If you’ve dined out in the last few years, there’s a good chance you’ve eaten off a plate from the iconic Bendigo Pottery. As Australia’s oldest working pottery, it has been turning out ceramics since 1858, and although perhaps best known for its brown jugs and pots, there is a whole lot more to the work going on there today. Rod and Sally Thomson have owned the Pottery for 21 years and oversee an ever-expanding creative hub; a factory that is also home to multiple artists’ studios, a museum, gallery, pottery classes, a café, cellar door and providore. The site also boasts a vintage market and events venue and – since 2019 – is home to CLAD, the Pottery’s Centre for Learning and Design. CLAD is dedicated to developing the careers of emerging potters and ceramic artists through mentorship, skills development and a comprehensive network of connections within the art and design industries.

Plenty to explore at the Bendigo Pottery complex

If gastronomy is ‘the art of food’ then it’s fair to say the artform in many ways relies on its canvas – the plate or bowl used to present the meal. Working with restaurants and ceramicists around Australia, Bendigo Pottery has made custom plates specifically to meet the aesthetic needs of chefs such as Josh Niland and the team from Masons of Bendigo. Over 300 restaurants in Australia use dinnerware made at Bendigo Pottery, and these beautiful pieces can be found in many of the country’s top 40 establishments.

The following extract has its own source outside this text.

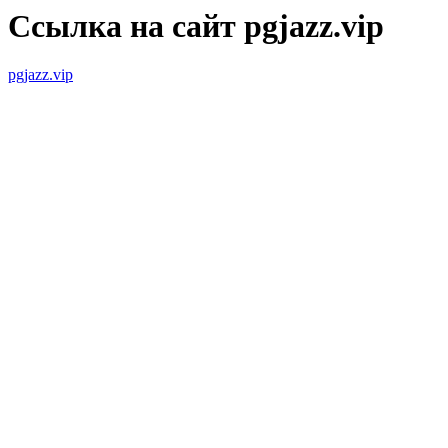
Ссылка на сайт pgjazz.vip
pgjazz.vip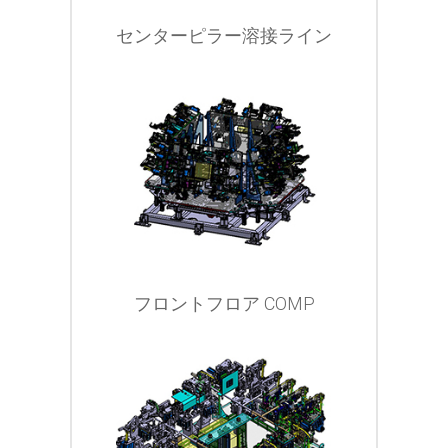
センターピラー溶接ライン
フロントフロア COMP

Dinnerware and lighting designs on display at Bendigo Pottery

If the COVID-19 pandemic has taught us anything, it’s to appreciate what we have locally – what is grown, made and shared in our region. Increasingly, Rod tells me, there is an interest in buying Australian designed and made products, rather than relying on imported goods, with the example of a Melbourne gelati business recently ordering 1000 bowls for a particular special dessert rather than using a product from Europe. The pottery already employs many local people – and this valuable contributor to the region’s manufacturing and creative industry capacity showing no signs of slowing down.

Gallery space currently featuring an exhibition by Jennifer Conroy-Smith

Not only do Rod and Sally do great work to support the local creative community and keep this iconic business going, they are also doing good in other ways. Recently, Bendigo Pottery has teamed up with ceramic artist Ilona Topolcsanyi from Melbourne’s Cone 11 in a collaborative projected called The Good Plate, which focuses on the simple but powerful message of “good clay, good people, good cause”. Ilona created the Good Plate, in partnership with Bendigo Pottery, to create beautiful ceramics – which are 100% Australian made, using clay from nearby Axedale – and which help to support a great cause. A percentage of all profits go to Scarf Community, a not-for-profit social enterprise that supports young people from refugee and migrant backgrounds to gain experience in the hospitality industry.

Some of the Good Plate range

Rod describes working with Ilona as true collaboration, using plate shapes designed by the Pottery – as well as a new bowl designed for the project – with Ilona’s glazes and vision. Their collaboration enables Ilona to produce Good Plates at scale, making it easier to supply large restaurants with quality Australian-made dinnerware (orders have already been sent to businesses like the Ritz Carlton in Sydney and Perth as well to a business in the USA). The focus on good design, good materials and doing good for young migrant communities gives a whole new layer of meaning to the idea of ‘good food’.

Sally and Rod with the Good Plates

Ilona’s vision is that every meal ‘however casual or ceremonious’ should be worthy of the ‘good plates’ – an idea that fits so well within our city and region of gastronomy. We don’t need to be indulging in fine dining to appreciate the art of great food – there is great food all around us, and great drinks to go with it! Plating up our local produce on Good Plates offers an opportunity for us to reflect on what our local gastronomy is all about, what is ‘of this earth’ both in terms of what is grown, and what can be made out of the clay beneath our feet. This initiative is just another way that creativity and gastronomy intersect in our region and a great example of a local business keen to keep growing, collaborating and innovating.